C     オペレーター打ち合わせまでに音響Qシート、照明Qシートなどの提出書類を書いておくこと。

D     リハーサルまでに必ずリハーサルの手順を作ること。

E     本番に絶対に忘れ物がないように付帳をつけること。

F     本番に予定時間内にセッティングが終わるように段取を組むこと。

である。裏方スケジュールで考えなければならないことをあげると、

@     脚本の使用許可

A     大道具

B     小道具

C     服装、くつ

D     練習場所

E     照明

F     音響

G     メイク

H     実行委員会も含めた脚本の印刷と準備、オペレーター打合せのシート準備

I     実行委員会、リハ、本番での足の手配(帰りも含む)

J     荷物の荷作り、運搬

といったところである。三重高は@、D、Hの前半、I、Jを顧問が行ってきたが本来は舞台監督を中心として、部員がやるのが望ましい。
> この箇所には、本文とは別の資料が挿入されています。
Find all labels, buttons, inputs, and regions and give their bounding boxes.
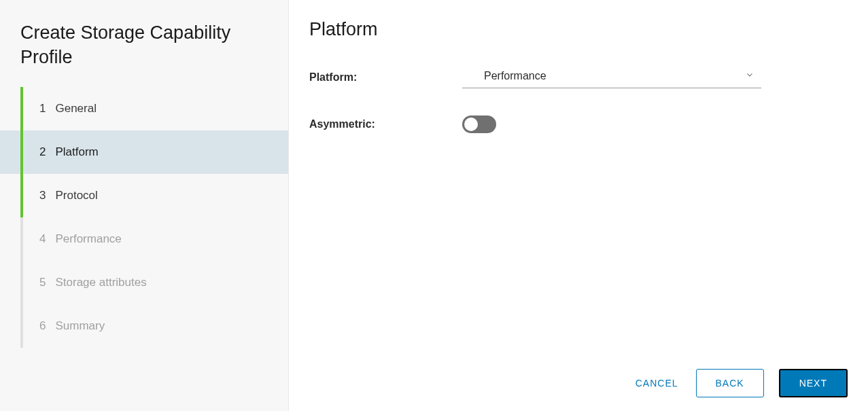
platform-select-wrap: Performance — [462, 66, 761, 88]
asymmetric-row: Asymmetric: — [309, 115, 848, 133]
step-protocol[interactable]: 3 Protocol — [0, 174, 288, 217]
back-button[interactable]: BACK — [696, 369, 764, 397]
step-performance[interactable]: 4 Performance — [0, 217, 288, 261]
cancel-button[interactable]: CANCEL — [633, 371, 681, 395]
step-number: 2 — [39, 145, 46, 159]
step-number: 5 — [39, 276, 46, 289]
page-title: Platform — [309, 19, 848, 40]
wizard-footer: CANCEL BACK NEXT — [309, 355, 848, 397]
wizard-steps: 1 General 2 Platform 3 Protocol 4 Perfor… — [0, 87, 288, 348]
toggle-knob — [464, 118, 478, 131]
wizard-title: Create Storage Capability Profile — [0, 20, 288, 87]
wizard-main: Platform Platform: Performance Asymmetri… — [289, 0, 868, 411]
platform-row: Platform: Performance — [309, 66, 848, 88]
step-number: 6 — [39, 319, 46, 333]
step-general[interactable]: 1 General — [0, 87, 288, 130]
step-number: 4 — [39, 232, 46, 246]
step-label: Platform — [55, 145, 98, 159]
step-summary[interactable]: 6 Summary — [0, 304, 288, 348]
step-label: Storage attributes — [55, 276, 146, 289]
step-platform[interactable]: 2 Platform — [0, 130, 288, 174]
wizard-container: Create Storage Capability Profile 1 Gene… — [0, 0, 868, 411]
next-button[interactable]: NEXT — [779, 369, 848, 397]
step-number: 3 — [39, 189, 46, 202]
platform-label: Platform: — [309, 71, 462, 84]
wizard-sidebar: Create Storage Capability Profile 1 Gene… — [0, 0, 289, 411]
step-label: Protocol — [55, 189, 97, 202]
asymmetric-label: Asymmetric: — [309, 118, 462, 130]
asymmetric-toggle[interactable] — [462, 115, 496, 133]
platform-select[interactable]: Performance — [462, 66, 761, 88]
step-label: Performance — [55, 232, 121, 246]
step-label: General — [55, 102, 96, 115]
step-number: 1 — [39, 102, 46, 115]
step-label: Summary — [55, 319, 105, 333]
step-storage-attributes[interactable]: 5 Storage attributes — [0, 261, 288, 304]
     舞台監督の最大の仕事はスケジュール管理。つまり段取りを組むことである。実際の作業は出番のない役者やスタッフに命令してやらすべきである。舞台監督の仕事は劇つくりの頭脳であるべきである。

     当日のセッティングやリハで舞台監督は荷物を持って走り回ったりすべきでない。舞台のセンターに動かずに立ち、道具だけを持って、的確な指示を与える事。

以上、表方のスケジュール、裏方のスケジュールをしっかり書き込んで、実行すれば、あとで顧問をはじめとする回りの人々にしなくてよい仕事をさせたり、迷惑をかけたりすることがなくなる。何よりも「自分が演劇を作るんだ」という主体性が大切である。

 

  後はそのスケジュールに沿って、滞りなく作業を進めていく。

  万全のプランがあってこそ、良い劇ができるのである。